EDT, 23 mars 2013

Dans les dossiers politico-judiciaires, les chefs d’inculpation sont souvent surprenants, du moins si on les prend à la lettre.

Ainsi Nicolas Sarkozy est-il mis en examen pour « abus de faiblesse » sur Liliane Bettencourt en 2007.

Mme Bettencourt aurait déjà commencé à perdre ses esprits. M. Sarkozy, une fois en veston, une autre fois en col roulé, serait venu lui soutirer des sommes d’argent.

C’est déconcertant.

Cela revient à faire passer Mme Bettencourt pour une victime de M. Sarkozy. Drôle de victime d’un politicien dont on peut dire qu’il n’aura pas été ingrat envers elle, comme envers les clients du Fouquet’s !

Il est question de quelques dizaines de milliers d’euros, parfois de 150.000, qui seraient sortis en 2007 des coffres de Mme Bettencourt pour alimenter la campagne électorale du futur président.

La seule mesure du « bouclier fiscal » décidée après son avènement au pouvoir aura rapporté, au bas mot, 30 millions d’euros à Mme Bettencourt. Par an !

Oui, vraiment, Sarkozy a abusé, mais du peuple, pas de la crédulité de Mme Bettencourt, à moins que celle-ci, divagant, ait misé à l’origine sur la victoire de Ségolène Royal. En fin de comptes, Mme Bettencourt n’a vraiment pas à se plaindre de l’élection de son voisin Sarkozy.

L’infraction juridique probable est ailleurs. Dans la situation évoquée, Mme Bettencourt aurait financé la campagne de Sarkozy bien au-delà du montant maximal autorisé par la loi pour des dons de personnes physiques. Mais il semble qu’il y ait prescription.

Dans ces conditions, il y a fort à parier que Sarkozy sortira à son avantage de l’absence de suites sérieuses à sa mise en examen par les juges d’instruction. Le risque n’est que plus réel de le voir replacé dans le jeu politique, tel l’increvable Berlusconi, pourtant plombé par des affaires d’argent et de mœurs autrement établies.

Le chœur d’attaques, d’insinuations et d’insultes des dirigeants de l’UMP, dont le multirécidiviste Balkany, à l’encontre des juges est aussi malsain que bien calculé.

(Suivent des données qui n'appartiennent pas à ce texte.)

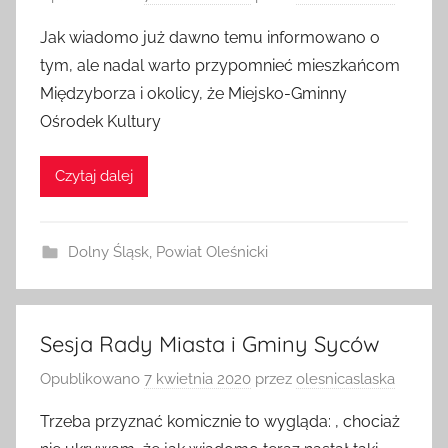
Opublikowano
7 kwietnia 2020
przez
olesnicaslaska
Jak wiadomo już dawno temu informowano o
tym, ale nadal warto przypomnieć mieszkańcom
Międzyborza i okolicy, że Miejsko-Gminny
Ośrodek Kultury
Czytaj dalej
Dolny Śląsk
,
Powiat Oleśnicki
Sesja Rady Miasta i Gminy Syców
Opublikowano
7 kwietnia 2020
przez
olesnicaslaska
Trzeba przyznać komicznie to wygląda: , chociaż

On sait comment les formules démagogiques du style « tous pourris » ou « qu’ils s’en aillent tous » nourrissent une dégradation du débat politique bien plus profitables aux populistes voire aux pourris eux-mêmes, qu’aux défenseurs de la vertu.

« L’abus de faiblesse » est rarement évoqué dans les affaires politiques. Mais il se trouve un autre chef d’inculpation courant qui ne cesse de questionner: le « conflit d’intérêts ». Ne vaudrait-il mieux pas parler de « communauté d’intérêts » ?

Le ministre PS Jérôme Cahuzac a dû quitter le gouvernement, soupçonné par la justice de fraude fiscale et de détention de comptes à l’étranger. Peut-être. Mais ce qui est incontesté, c’est que Cahuzac a navigué pendant des années entre les cabinets ministériels et les firmes pharmaceutiques qui profitent directement du démantèlement de la santé publique organisée par le pouvoir auquel il a personnellement collaboré.

La situation est similaire pour l’ex-ministre de la casse de la retraite à 60 ans, l’UMP Woerth, entremetteur dans l’affaire Bettencourt.

La patronne du FMI (affameur mondial), l’ex-ministre Christine Lagarde fait l’objet d’une enquête dans la procédure exceptionnelle qui a permis de transférer, a priori légalement, 400 millions d’euros de l’Etat à … l’ex-ministre de Mitterrand, Bernard Tapie, dans l’affaire du Crédit Lyonnais.

Entre gouvernants et possédants, dans le capitalisme monopoliste d’Etat, la « communauté d’intérêts » est profonde, au point même parfois d’enfreindre les règles de sa propre justice bourgeoise, surtout dans une période où les organisations ouvrières révolutionnaires sont faibles. La plupart du temps cependant, la collaboration entre dirigeants politiques et puissances d’argent reste parfaitement légale, sinon même parée des oripeaux de la rigueur et de la vertu.

Communistes, notre bataille n’est pas d’abord une indignation suivant la moralité bourgeoise, pas d’abord une bataille juridique, mais le renforcement du rapport de forces dans la lutte des classes contre ce que l’on peut bien dénommer, suivant une autre qualification judiciaires, au sens propre, une « association de malfaiteurs », le capitalisme.